Friday, August 9, 2013

The PGA Championship is Here. HoHum.

The PGA championship is in Rochester, NY this week. The golfers on this illustrious tour have decided to make a swing through my hometown and every one is giddy. The press is out in force with sightings of Tiger Woods and Phil Mickleson. I saw one picture that appeared to show Mr. Woods putting on footwear while leaning against a van. Images like that almost bring me to tears; the elite and famous of golf, putting on sneakers the same exact way I do. Oh! The humanity.

The press has reported on which fine restaurants the golfers are visiting, who among them may be visiting Niagara Falls (a local attraction, if you don’t mind driving an hour to get there), and which among them have sampled Rochester’s world famous “Garbage Plate”.

I ate a Garbage Plate once and I also golfed once. Just not at the same time, nor in the same place. I golfed in Wisconsin, which is far away from NY. This was to protect myself against the paparazzi photographing my first, and only, feeble attempt at golf. It would not do to have my adoring public see me klutzing about that far away fairway.

I am not attending the championship at Oak Hill this week; instead I have elected to stay home and putt around the house. The shed out back needs to be painted, the basement needs cleaning, and with all the hoopla around town, the dust all seems to be settling in my living room.

Speaking of far away, Eldest is in the land of avocados this week. She left for Guatemala with Roberts Wesleyan’s Enactus  team this past Monday and will return next Saturday night. I think she chose this club to join, and this trip to take, to avoid the golf tournament. Her flight took her across the Gulf of Mexico, just about the time many of the golfers were flying into Rochester.

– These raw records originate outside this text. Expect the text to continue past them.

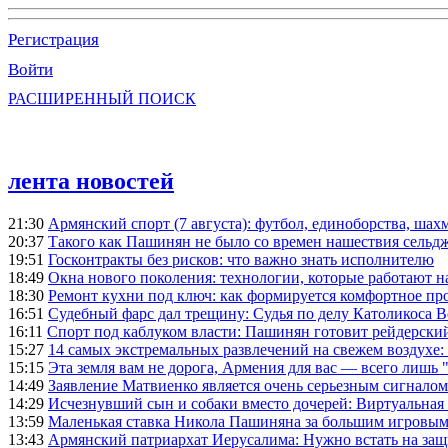
Регистрация
Войти
РАСШИРЕННЫЙ ПОИСК
лента новостей
21:30
Армянский спорт (7 августа): футбол, единоборства, шахм
20:37
Такого как Пашинян не было со времен нашествия сельд
19:51
Госконтракты без рисков: что важно знать исполнителю
18:49
Окна нового поколения: технологии, которые работают н
18:30
Ремонт кухни под ключ: как формируется комфортное пр
16:51
Судебный фарс дал трещину: Судья по делу Католикоса В
16:11
Спорт под каблуком власти: Пашинян готовит рейдерск
15:27
14 самых экстремальных развлечений на свежем воздухе:
15:15
Эта земля вам не дорога, Армения для вас — всего лишь 
14:49
Заявление Матвиенко является очень серьезным сигналом
14:29
Исчезнувший сын и собаки вместо дочерей: Виртуальная
13:59
Маленькая ставка Никола Пашиняна за большим игровым
13:43
Армянский патриархат Иерусалима: Нужно встать на защ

On a side note, when she returns she has requested that we take a trip to the zoo.

I asked Middlest and Littlest what they thought about the PGA being in Rochester. Middlest responded with a laconic, “I really don’t care.” Littlest perked up just slightly and responded, “What golf tournament?”  

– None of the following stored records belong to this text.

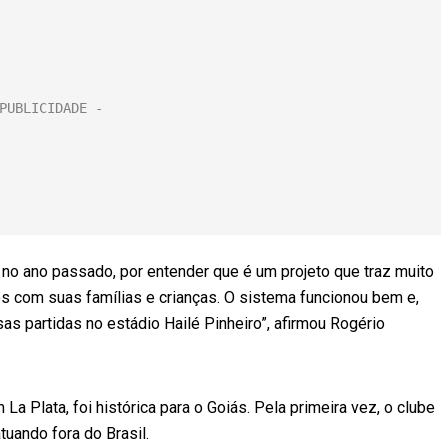
no ano passado, por entender que é um projeto que traz muito
s com suas famílias e crianças. O sistema funcionou bem e,
s partidas no estádio Hailé Pinheiro”, afirmou Rogério
 La Plata, foi histórica para o Goiás. Pela primeira vez, o clube
uando fora do Brasil.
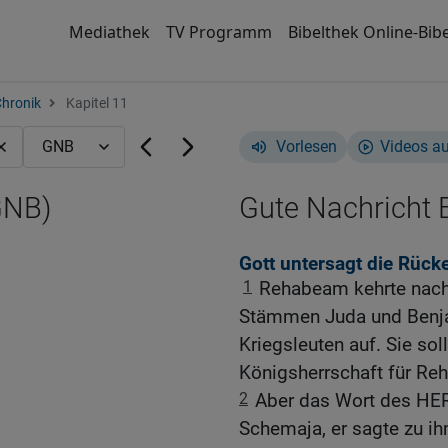
Mediathek
TV Programm
Bibelthek Online-Bibe
Chronik
Kapitel 11
Vorlesen
Videos a
GNB)
Gute Nachricht B
Gott untersagt die Rüc
1
Rehabeam kehrte nach 
Stämmen Juda und Benja
Kriegsleuten auf. Sie sol
Königsherrschaft für R
2
Aber das Wort des HE
Schemaja, er sagte zu ih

Neither is upset at missing a chance to see Tiger Woods out on the links, but they are excited to go with Eldest on a trip to see the lynx..and maybe a tiger too.

Thursday, August 1, 2013

The Summer Doldrums

At my house, we have reached the summer doldrums. When mariners of long ago would cross the equator, they would encounter areas where there would be no wind. Captains and crews would sit for days under the hot equatorial sun, waiting for a breeze to get their boats moving again.

That is where our household is at this very moment. In the doldrums. Waiting for a breeze to motivate our ship to move across the sea of midsummer’s languor. The stillness of the air and the slowness of activity is sapping our strength.

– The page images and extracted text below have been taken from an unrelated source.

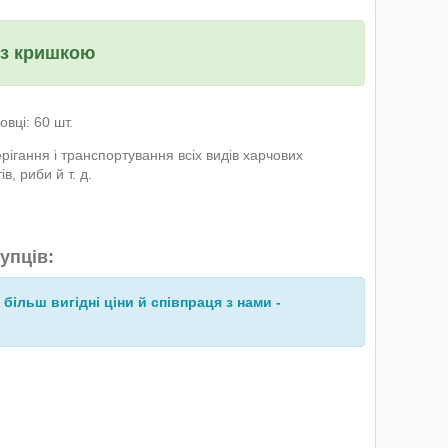
 з кришкою
овці: 60 шт.
рігання і транспортування всіх видів харчових
в, риби й т. д.
упців:
 більш вигідні ціни й співпраця з нами -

Alright, that is about as poetical as I can get. Seriously, it is a slow time in our house hold. Middlest commented the other day that she keeps losing track of what day it is. She has to work backwards from Sunday, since church makes Sunday significant in a week formless and void.

In order to preserve my daughters’ mental health during this time of inactivity, I have devised a series of mental exercises that will keep them in tip-top mental shape for school in the fall. Cleaning out the basement and painting the shed and the trim around the house top off that list. When I made the list public to my daughters, there was much grumbling and complaining. “Dad, we aren’t bored; we have Youtube, Pandora, Hulu, Facebook, and Twitter to keep us occupied and mentally challenged. Your list has nothing to do with mental health; it has to do with forced labor.”

As you can imagine, the rest of the conversation was short, mostly consisting of my scowling and growling and the girls’ eye-rolling and grumbling. I am not sure if this type of conversation is due to our Italian heritage, but it sounds more European if I say that is why we argue that way.

As of today, we have hauled 3 large bags of garbage out of the basement and most of the trim around the house is done and our shed is turning a delightful shade of caramel butterscotch (thanks to the artistic Middlest, who picked the color).

I am also proud to say that my daughters seem to be on top of their game mentally. I have seen one of them actually doing homework - and school doesn’t start for another month.